You want those missing writes to eventually propagate to the N-W shards that didn't get them.  CouchDB's _changes replication works for this purpose, but it's relatively resource-intensive because it checks for the existence of every update on the target.  I suspect that comparing Merkle trees may be a more efficient way to figure out what to replicate in this special case where the two DBs are always supposed to be identical.  Cheers,

Adam


Re: associating UUIDs to DBs

Posted by Randall Leeds <ra...@gmail.com>.
On Thu, Feb 4, 2010 at 08:17, Adam Kocoloski <ko...@apache.org> wrote:
>
> If we went ahead and implemented this I think the UUID becomes superfluous from the replicator's perspective.  You wouldn't want to restrict this Merkle tree check to UUID-matched DBs, as it would be useful for reducing entropy in a sharded database cluster that stores multiple copies of each document in different database shards.  In fact, IIRC that was a Dynamo feature in the original Amazon paper.

I mostly follow and I think I agree.
Can you clarify "as it would be useful for reducing entropy..."?

Randall

Re: associating UUIDs to DBs

Posted by Adam Kocoloski <ko...@apache.org>.
On Feb 4, 2010, at 10:44 AM, Paul Davis wrote:

> On Thu, Feb 4, 2010 at 10:19 AM, Adam Kocoloski <ko...@apache.org> wrote:
>> On Feb 3, 2010, at 4:53 AM, Brian Candler wrote:
>> 
>>> On Tue, Feb 02, 2010 at 09:41:28PM +0000, Robert Newson wrote:
>>>> If couchdb tracked replication by a Merkle tree, it would obsolete the
>>>> update_seq mechanism?
>>> 
>>> Only if you weren't doing filtered/selective replication. And probably only
>>> if there was nothing else different between the two databases (e.g. _local
>>> docs, _design docs, reader acls etc)
>> 
>> Correct, Merkle trees are only useful if you expect the two databases to be completely identical.  But Bob's right, I'm essentially proposing that our by_seq btree is extended into a full Merkle tree for this particular use-case.
>> 
>> Adam
> 
> Most intriguing.
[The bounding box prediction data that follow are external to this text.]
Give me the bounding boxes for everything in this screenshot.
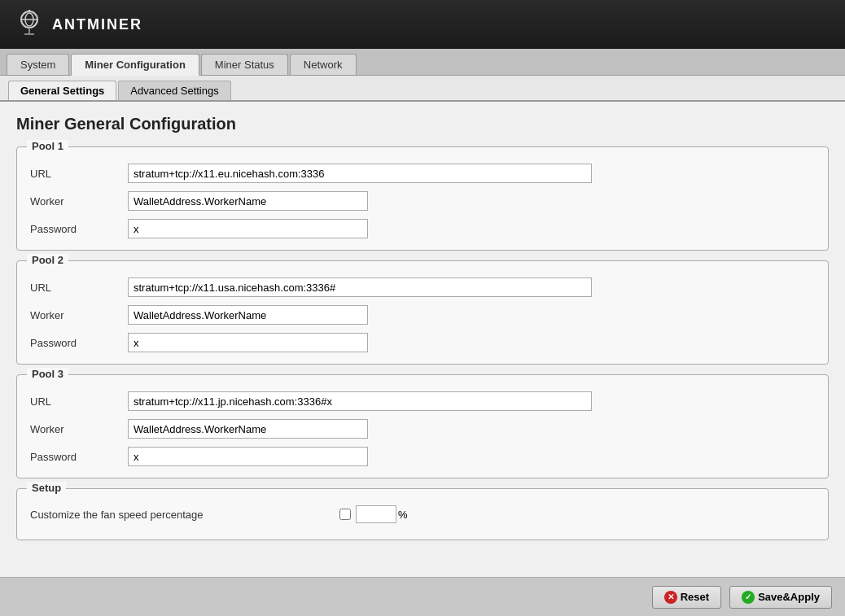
pool1-password-row: Password <box>30 219 815 238</box>
save-icon: ✓ <box>742 591 755 604</box>
tab-miner-status[interactable]: Miner Status <box>201 54 288 75</box>
pool1-worker-label: Worker <box>30 195 128 208</box>
pool3-section: Pool 3 URL Worker Password <box>16 374 829 478</box>
fan-speed-row: Customize the fan speed percentage % <box>30 505 815 523</box>
content-area: General Settings Advanced Settings Miner… <box>0 76 845 616</box>
setup-section: Setup Customize the fan speed percentage… <box>16 488 829 540</box>
pool2-password-input[interactable] <box>128 333 368 352</box>
fan-speed-input[interactable] <box>356 505 396 523</box>
pool2-worker-input[interactable] <box>128 305 368 325</box>
pool1-legend: Pool 1 <box>27 140 68 152</box>
pool1-password-input[interactable] <box>128 219 368 238</box>
pool2-url-input[interactable] <box>128 277 592 297</box>
pool3-password-input[interactable] <box>128 447 368 466</box>
pool1-password-label: Password <box>30 223 128 235</box>
pool1-url-label: URL <box>30 168 128 180</box>
setup-legend: Setup <box>27 482 66 494</box>
pool2-legend: Pool 2 <box>27 254 68 266</box>
pool3-password-row: Password <box>30 447 815 466</box>
pool2-url-row: URL <box>30 277 815 297</box>
pool2-worker-label: Worker <box>30 309 128 321</box>
pool1-section: Pool 1 URL Worker Password <box>16 146 829 251</box>
app-header: ANTMINER <box>0 0 845 49</box>
save-label: Save&Apply <box>758 591 820 603</box>
fan-speed-checkbox[interactable] <box>339 509 351 520</box>
pool2-section: Pool 2 URL Worker Password <box>16 260 829 365</box>
pool2-password-label: Password <box>30 337 128 349</box>
pool1-worker-input[interactable] <box>128 191 368 211</box>
tab-miner-config[interactable]: Miner Configuration <box>71 54 199 76</box>
logo-area: ANTMINER <box>13 8 142 41</box>
fan-percent-symbol: % <box>398 509 408 521</box>
pool1-worker-row: Worker <box>30 191 815 211</box>
pool3-url-row: URL <box>30 391 815 411</box>
pool1-url-input[interactable] <box>128 164 592 183</box>
pool3-worker-input[interactable] <box>128 419 368 439</box>
sub-tab-advanced[interactable]: Advanced Settings <box>118 81 230 100</box>
sub-tab-general[interactable]: General Settings <box>8 81 116 100</box>
pool3-url-label: URL <box>30 395 128 408</box>
fan-speed-label: Customize the fan speed percentage <box>30 509 339 521</box>
tab-system[interactable]: System <box>7 54 69 75</box>
sub-tabs: General Settings Advanced Settings <box>0 76 845 102</box>
pool3-worker-label: Worker <box>30 423 128 435</box>
pool3-password-label: Password <box>30 451 128 463</box>
pool3-legend: Pool 3 <box>27 368 68 380</box>
pool2-worker-row: Worker <box>30 305 815 325</box>
main-content: Miner General Configuration Pool 1 URL W… <box>0 102 845 563</box>
tab-network[interactable]: Network <box>290 54 357 75</box>
reset-label: Reset <box>681 591 709 603</box>
reset-button[interactable]: ✕ Reset <box>652 586 721 609</box>
footer: ✕ Reset ✓ Save&Apply <box>0 577 845 616</box>
pool2-password-row: Password <box>30 333 815 352</box>
nav-tabs: System Miner Configuration Miner Status … <box>0 49 845 76</box>
save-apply-button[interactable]: ✓ Save&Apply <box>729 586 832 609</box>
pool1-url-row: URL <box>30 164 815 183</box>
antminer-logo-icon <box>13 8 46 41</box>
pool2-url-label: URL <box>30 282 128 294</box>
pool3-worker-row: Worker <box>30 419 815 439</box>
logo-text: ANTMINER <box>52 16 142 33</box>
page-title: Miner General Configuration <box>16 115 829 133</box>
pool3-url-input[interactable] <box>128 391 592 411</box>
reset-icon: ✕ <box>664 591 677 604</box>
Could you expand on that a bit?
> 
> Paul

Hi Paul,

The more I think about it using by_seq may not be the optimal choice here.  Consider the case where I snapshot my .couch file over to a new server, and in the meantime I update the document that was occupying update_seq 1 on the original.  The analysis I proposed above would conclude that the replication needs to start from the beginning, which is true, but overlooks the fact that only one document has changed.

An alternative would be to do the Merkle stuff in the by_id tree, and instead of identifying the last update_seq where two DBs are identical, identify the set of documents that differ between the two DBs.  Replicate just those documents using Filipe's new patch, then record a checkpoint at the source's latest update_seq.  You're now fully caught up in case you're planning any future _changes-based incremental replications.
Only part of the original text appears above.